What they're saying: Senate leadership is pushing to make these bills a priority, including the chair of the Senate Commerce committee, Sen. Maria Cantwell (D-Wash.).

  • "Senator Cantwell is meeting with families this week and supports any effort to get children’s online privacy passed during the lame duck," Tricia Enright, communications director of the Senate Commerce committee, told Axios.
  • The likeliest path forward for the bills is for them to be added to the year-end defense or spending bill. "We're at a point where a combination of the victims, and the technology, make it absolutely mandatory we move forward," Sen. Richard Blumenthal (D-Conn.), a sponsor of the Kids Online Safety Act, told reporters on Capitol Hill Tuesday.
  • "I think it's going to move," Stephen Balkam, CEO of the Family Online Safety Institute, said this week at an event in Washington. "I think it could actually go — it's one of those very rare pieces of legislation that is getting bipartisan support."

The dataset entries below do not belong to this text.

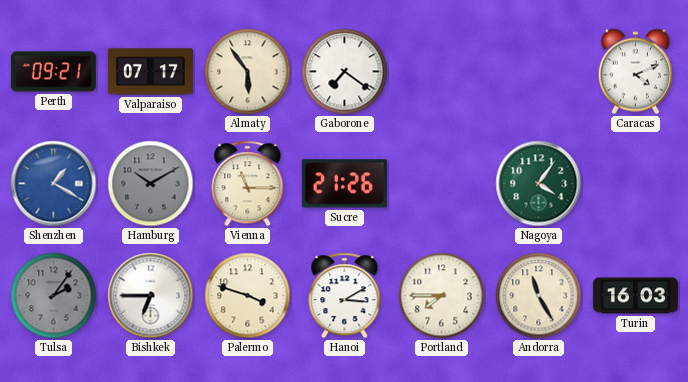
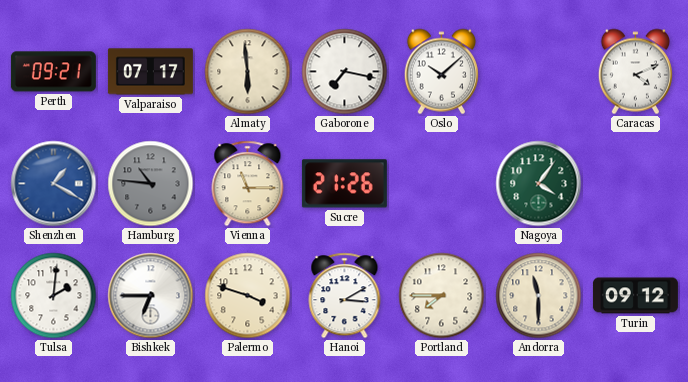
Almaty: 5:54 -> 5:59
Gaborone: 7:21 -> 7:17
Oslo: none -> 10:08
Hamburg: 10:10 -> 10:46
Tulsa: 2:06 -> 2:01
Tulsa dial: grey -> white
Andorra: 11:25 -> 11:30
Turin: 16:03 -> 09:12
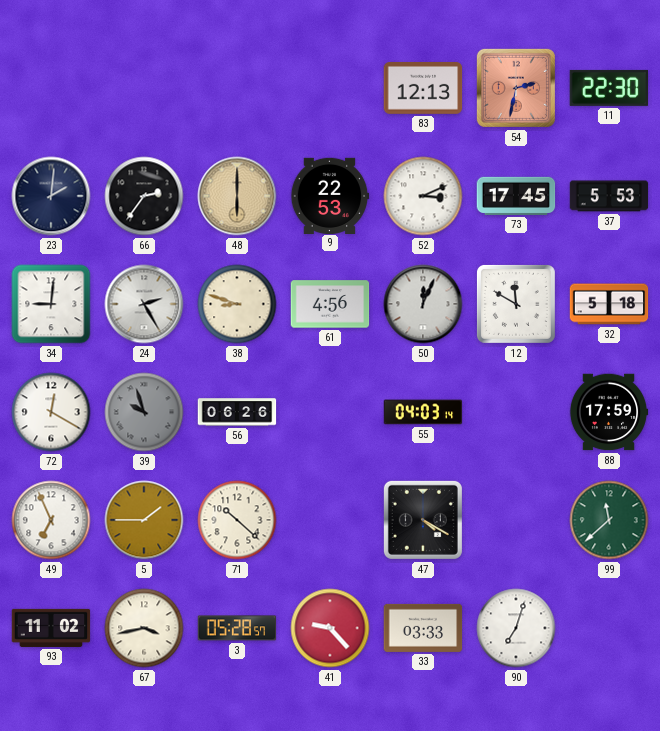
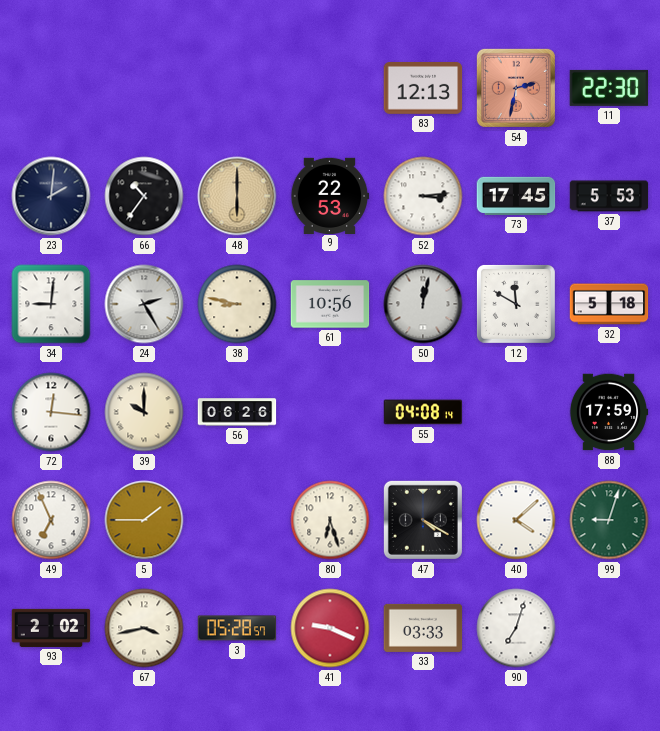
66: 2:36 -> 10:36
52: 3:11 -> 3:14
38: 8:48 -> 8:47
61: 4:56 -> 10:56
50: 12:04 -> 12:02
72: 12:20 -> 12:16
39: 9:57 -> 10:00
39 dial: grey -> cream
55: 04:03 -> 04:08
71: 10:22 -> none
80: none -> 6:27
40: none -> 4:08
99: 11:38 -> 9:03
93: 11:02 -> 2:02
41: 9:23 -> 9:19
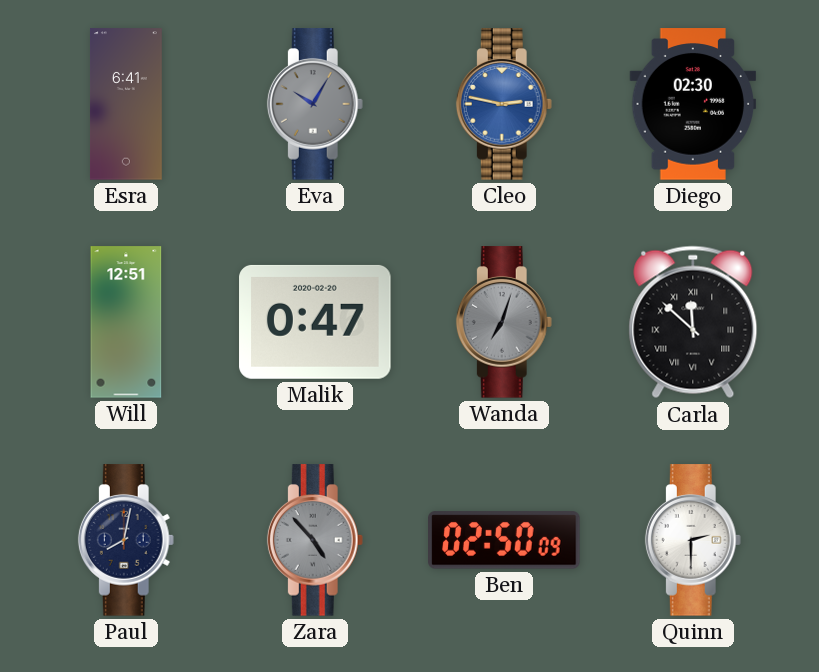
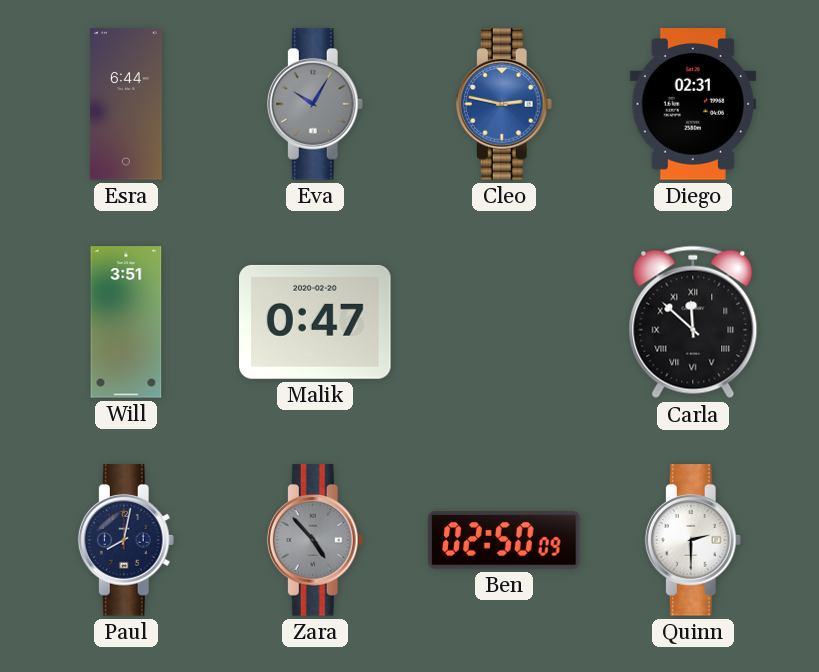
Esra: 6:41 -> 6:44
Diego: 02:30 -> 02:31
Will: 12:51 -> 3:51
Wanda: 7:03 -> none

Meanwhile, the issue of the safety of kids and teens online has been heating up across the globe, with efforts in the United Kingdom, Europe and in U.S. states like California.

  • Family members who hold social media partially responsible for the deaths of their teenage relatives have been on the Hill this week, urging lawmakers to pass KOSA.
  • "It would be irresponsible for Congress to close out this year without taking concrete action to protect kids online," childrens' online safety advocacy groups wrote in a letter to members of Congress this week.

The other side: As legislators roll out new bills on this issue, tech firms have responded with tighter controls for kids and teens and touted new safety features, saying they want to partner with parents to make safer experiences online.

  • But advocates say that even with all available social media parental controls turned on, and when parents stay involved in their kids' online lives, the children remain at risk.
  • "It is not my job as a grieving mother to look up these harmful videos and report them to the platforms," said Joann Bogard, a mother from Indiana who lost her child because of an online "choking" challenge and is working with Sens. Blumenthal and Marsha Blackburn (R-Tenn.), another sponsor of KOSA.
  • Talking to tech companies and trying to get policy changed has been a "brick wall," she said.

Yes, but: Senate Democrats have a big pile of competing priorities.

  • Members will be looking to attach many items to must-pass legislation, and floor time for individual votes will be at a minimum.
  • The office of Senate Majority Leader Chuck Schumer (D-N.Y.) did not respond to a question about his position on passing the bills before Congress' session ends.

Editor's note: This story has been updated to include a fuller quotation from Bogard providing additional context.